Well awhile back I was completly stumped as to what was going on with Anardil he was once a very pretty VT with a big tail one day his tail started looking different I went out of town to visit family for two weeks the little guy is very attached and a creature of habit,anywho I came back and it kind of looked like he had fin rot I kept his water clean but one day it was gone I mean he still had tail but nothing compared to what he had.I never saw him bitting his tail but after seeing the damage done it looked like bitting.This was back in August now finally I just noticed these past couple of days his tail is finally showing growth.I got a good picture with my new camera showing his none string like tail.I have older pictures of him if you go to my profile and look under his picture album.


----------



## Luimeril (Dec 29, 2010)

i've found that super clean, heated water, aquarium salt, and Indian Almond Leaves help fins grow back super fast. i have a tail biter, and that helps his fins start growing back in days.
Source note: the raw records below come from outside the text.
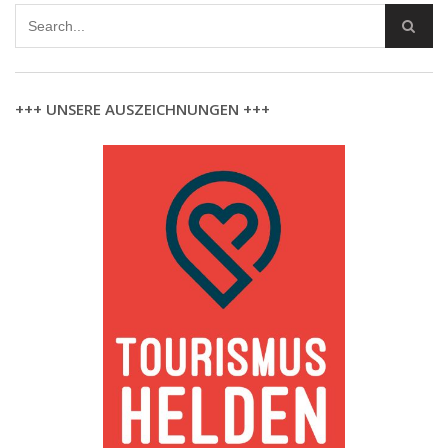
+++ UNSERE AUSZEICHNUNGEN +++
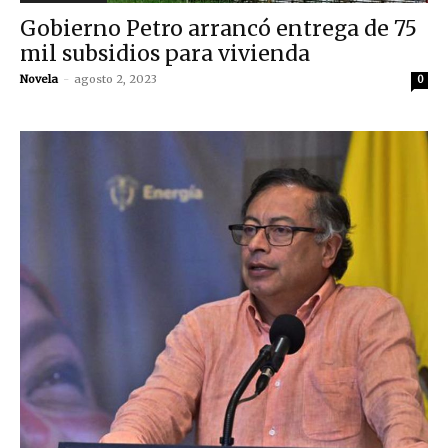
Gobierno Petro arrancó entrega de 75
mil subsidios para vivienda
Novela
-
agosto 2, 2023
0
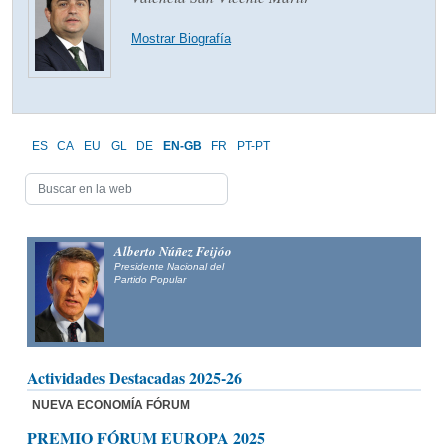
Mostrar Biografía
ES
CA
EU
GL
DE
EN-GB
FR
PT-PT
Alberto Núñez Feijóo
Presidente Nacional del
Partido Popular
Actividades Destacadas 2025-26
NUEVA ECONOMÍA FÓRUM
PREMIO FÓRUM EUROPA 2025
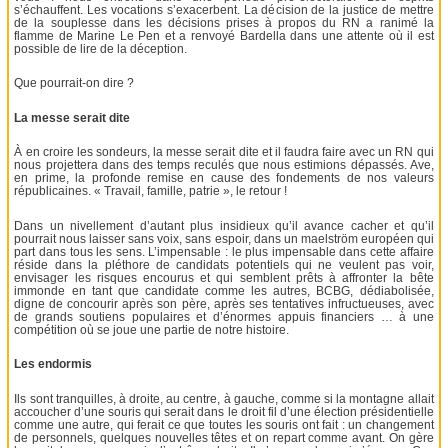
s’échauffent. Les vocations s’exacerbent. La décision de la justice de mettre
de la souplesse dans les décisions prises à propos du RN a ranimé la
flamme de Marine Le Pen et a renvoyé Bardella dans une attente où il est
possible de lire de la déception.
Que pourrait-on dire ?
La messe serait dite
À en croire les sondeurs, la messe serait dite et il faudra faire avec un RN qui
nous projettera dans des temps reculés que nous estimions dépassés. Ave,
en prime, la profonde remise en cause des fondements de nos valeurs
républicaines. « Travail, famille, patrie », le retour !
Dans un nivellement d’autant plus insidieux qu’il avance cacher et qu’il
pourrait nous laisser sans voix, sans espoir, dans un maelström européen qui
part dans tous les sens. L’impensable : le plus impensable dans cette affaire
réside dans la pléthore de candidats potentiels qui ne veulent pas voir,
envisager les risques encourus et qui semblent prêts à affronter la bête
immonde en tant que candidate comme les autres, BCBG, dédiabolisée,
digne de concourir après son père, après ses tentatives infructueuses, avec
de grands soutiens populaires et d’énormes appuis financiers … à une
compétition où se joue une partie de notre histoire.
Les endormis
Ils sont tranquilles, à droite, au centre, à gauche, comme si la montagne allait
accoucher d’une souris qui serait dans le droit fil d’une élection présidentielle
comme une autre, qui ferait ce que toutes les souris ont fait : un changement
de personnels, quelques nouvelles têtes et on repart comme avant. On gère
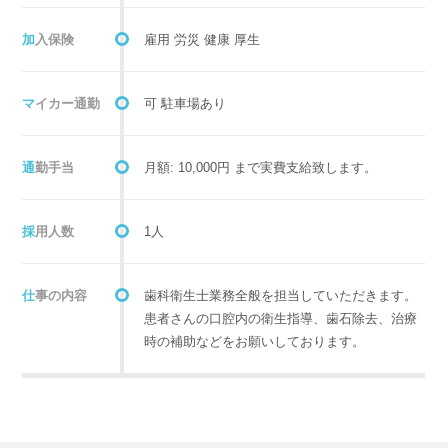
加入保険
雇用 労災 健康 厚生
マイカー通勤
可 駐車場あり
通勤手当
月額: 10,000円 まで実費支給致します。
採用人数
1人
仕事の内容
歯科衛生士業務全般を担当していただきます。
患者さんの口腔内の衛生指導、歯石除去、治療
時の補助などをお願いしております。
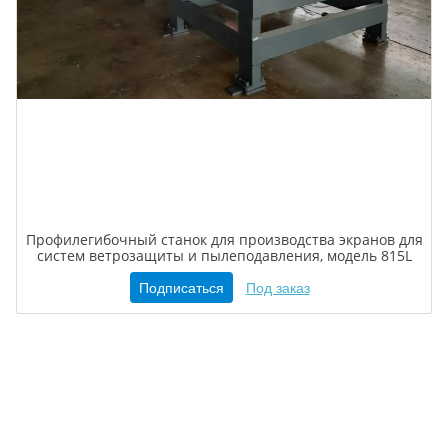
Профилегибочный станок для производства экранов для
систем ветрозащиты и пылеподавления, модель 815L
Подписаться
Под заказ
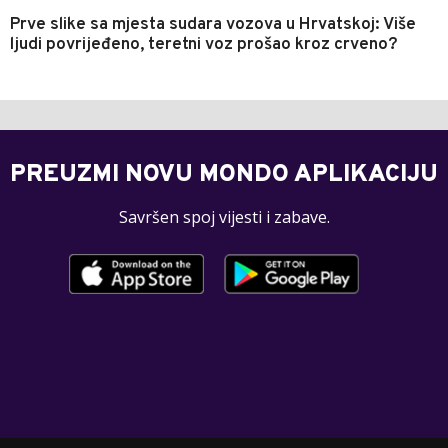
Prve slike sa mjesta sudara vozova u Hrvatskoj: Više
ljudi povrijeđeno, teretni voz prošao kroz crveno?
PREUZMI NOVU MONDO APLIKACIJU
Savršen spoj vijesti i zabave.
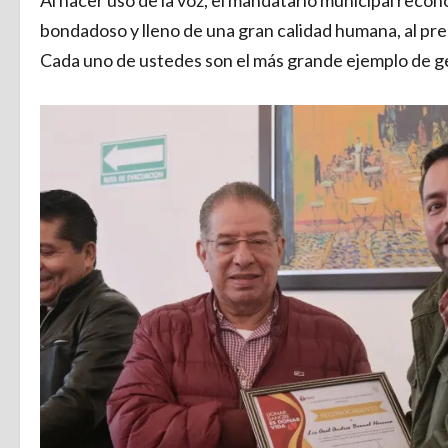
Al hacer uso de la voz, el mandatario municipal recon
bondadoso y lleno de una gran calidad humana, al preo
Cada uno de ustedes son el más grande ejemplo de g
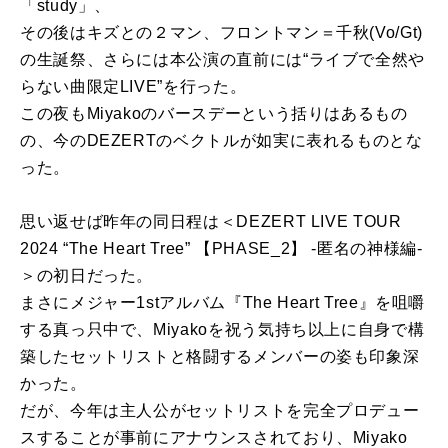
「study」、
その後はキズとの２マン、フロントマン＝千秋(Vo/Gt)
の生誕祭、さらには本公演の直前には“ライブで全然や
らない曲限定LIVE”を行った。
この夜もMiyakoのバースデーという括りはあるもの
の、今のDEZERTのベクトルが如実に表れるものとな
った。
思い返せば昨年の同日程は＜DEZERT LIVE TOUR
2024 “The Heart Tree” 【PHASE_2】 -匿名の神様編-
＞の初日だった。
まさにメジャー1stアルバム『The Heart Tree』を咀嚼
する真っ只中で、Miyakoを祝う気持ち以上に自身で構
築したセットリストと格闘するメンバーの姿も印象深
かった。
だが、今年は主人公がセットリストを完全プロデュー
スすることが事前にアナウンスされており、Miyako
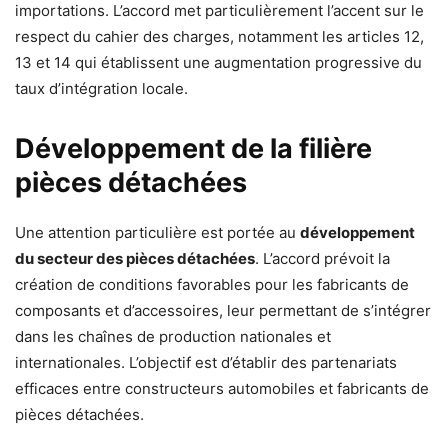
importations. L’accord met particulièrement l’accent sur le
respect du cahier des charges, notamment les articles 12,
13 et 14 qui établissent une augmentation progressive du
taux d’intégration locale.
Développement de la filière
pièces détachées
Une attention particulière est portée au
développement
du secteur des pièces détachées
. L’accord prévoit la
création de conditions favorables pour les fabricants de
composants et d’accessoires, leur permettant de s’intégrer
dans les chaînes de production nationales et
internationales. L’objectif est d’établir des partenariats
efficaces entre constructeurs automobiles et fabricants de
pièces détachées.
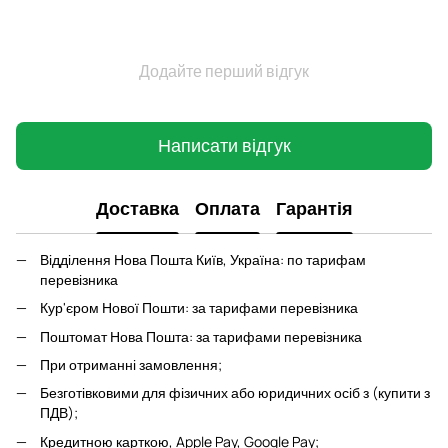
Додайте перший відгук
Написати відгук
Доставка
Оплата
Гарантія
Відділення Нова Пошта Київ, Україна: по тарифам
перевізника
Кур'єром Нової Пошти: за тарифами перевізника
Поштомат Нова Пошта: за тарифами перевізника
При отриманні замовлення;
Безготівковими для фізичних або юридичних осіб з (купити з
ПДВ);
Кредитною карткою, Apple Pay, Google Pay;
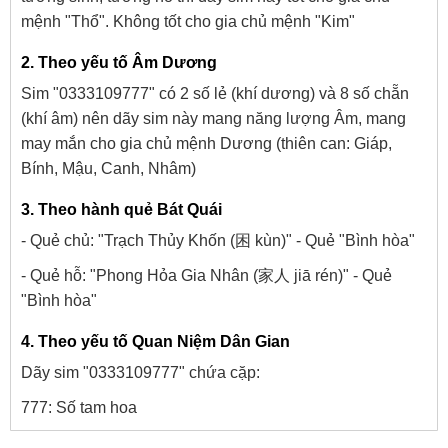
mệnh "Thổ". Không tốt cho gia chủ mệnh "Kim"
2. Theo yếu tố Âm Dương
Sim "0333109777" có 2 số lẻ (khí dương) và 8 số chẵn
(khí âm) nên dãy sim này mang năng lượng Âm, mang
may mắn cho gia chủ mệnh Dương (thiên can: Giáp,
Bính, Mậu, Canh, Nhâm)
3. Theo hành quẻ Bát Quái
- Quẻ chủ: "Trạch Thủy Khốn (困 kùn)" - Quẻ "Bình hòa"
- Quẻ hỗ: "Phong Hỏa Gia Nhân (家人 jiā rén)" - Quẻ
"Bình hòa"
4. Theo yếu tố Quan Niệm Dân Gian
Dãy sim "0333109777" chứa cặp:
777: Số tam hoa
he's a beautiful boy, btw.


----------



## naturegirl243 (Aug 1, 2010)

Thanks,I have always kept his water really clean I gave up on the Aq. salt cause it wasen't working and I know it's not good to use it for long periods of time, his tank is heated.I haven't tried the leaves yet but I should probably try that.He has always had really weird fins so I figured I would just let him be if he was fine like that and not in pain he seemed perfectly happy so I just let him be and went back to the usual water changes.


----------



## Luimeril (Dec 29, 2010)

my VT, Cup, is always blowing his fins by flaring, so he's been in salt almost his whole life, and is just as spunky as ever. he gets a few weeks off it, if i don't see any new rips, but it mostly keeps the wounds clean. the leaves, however, help stimulate new growth. it makes the water look funky, but helps. :3


----------



## bloo97 (Mar 6, 2010)

He is so pretty!


----------



## naturegirl243 (Aug 1, 2010)

Thank you I can't wait for him to be back to normal!He is funny cause he flares the easiest but he is also really sweet I used to pet him and he loved it(I stopped when he started having fin issues) he only gets all flared if I put him by other fish or a mirror or I ask him to with my finger.


----------